Bedrohlicher Blick in den Spiegel
Goethes Erstling "Die Laune des Verliebten" in vielfacher Brechung.
Ein 18-Jähriger, der - heftig verliebt - 1767 sein erstes Drama schreibt: der unbekannte Goethe. Jung, aber literarisch schon sehr versiert. Er nutzt die vorgegebene Form des Schäferspiels, um seine eigenen umwälzenden Erfahrungen zu bewältigen. Der Inhalt, die Personen sind hier immer gleich: Zwei Paare, eins harmonisch miteinander verbunden, das andere von eifersüchtigen Streitereien gequält, machen einen Lernprozess durch. Die Eifersucht des einen Partners, in diesem Falle Eridon, wird geheilt durch die Erkenntnis, dass er selbst verführbar ist. Happy-End, amoralisch, aber glücklich.
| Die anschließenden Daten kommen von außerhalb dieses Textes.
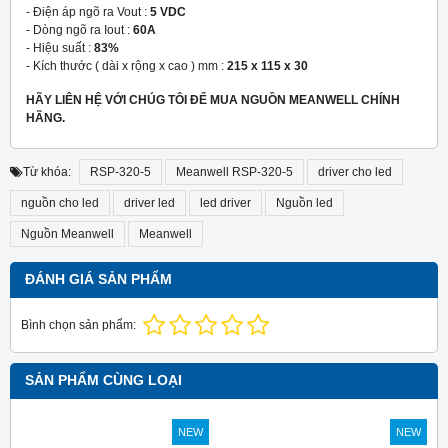
- Điện áp ngõ ra Vout :
5 VDC
- Dòng ngõ ra Iout :
60A
- Hiệu suất :
83%
- Kích thước ( dài x rộng x cao ) mm :
215 x 115 x 30
HÃY LIÊN HỆ VỚI CHÚG TÔI ĐỂ MUA NGUỒN MEANWELL CHÍNH
HÃNG.
Từ khóa:
RSP-320-5
Meanwell RSP-320-5
driver cho led
nguồn cho led
driver led
led driver
Nguồn led
Nguồn Meanwell
Meanwell
ĐÁNH GIÁ SẢN PHẨM
Bình chọn sản phẩm:
SẢN PHẨM CÙNG LOẠI
NEW
NEW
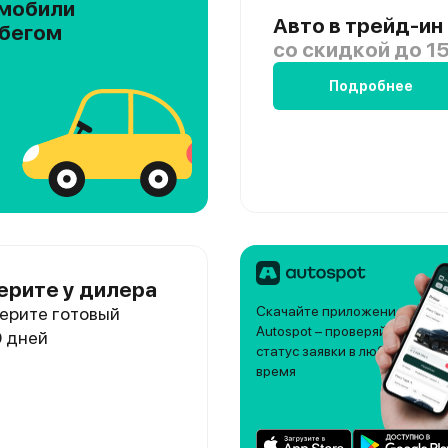
мобили
Авто в трейд-ин
обегом
со скидкой
до 15
Подробнее
ерите у дилера
ерите готовый
Скачайте приложение
Autospot – проверяйте
0 дней
статус заявки в любое
время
Das kleine, elegante Spiel um zärtliche Gefühle und Liebesintrigen ist die Vorlage, aus der in der Kasseler Aufführung im Theater im Fridericianum (tif) etwas ganz anderes entsteht: ein bedrohlicher Blick in den Spiegel, in dem der Zuschauer sein eigenes Gesicht erkennt, reflektiert nicht nur in den Spiegelsäulen der Bühne (Ausstattung: Florian Etti), sondern in Zitaten und Querverweisen von Goethes eigener Liebeslyrik über Choderlos de Laclos’ "Gefährliche Liebschaften" (1782) bis zu Zeitgenossen wie Georges Bataille (1972) oder Roland Barthes (1984). Darin tritt der "amour fou", die leidenschaftliche Liebe am Rande des Wahnsinns mit ihrem Selbstzerstörungspotenzial, mit quälender Deutlichkeit hervor. Ein heftiger, immer wieder Distanz und Spannung schaffender Subtext zu Goethes leichtfüßigen Alexandrinern, den die vier Darsteller souverän über die Rampe bringen.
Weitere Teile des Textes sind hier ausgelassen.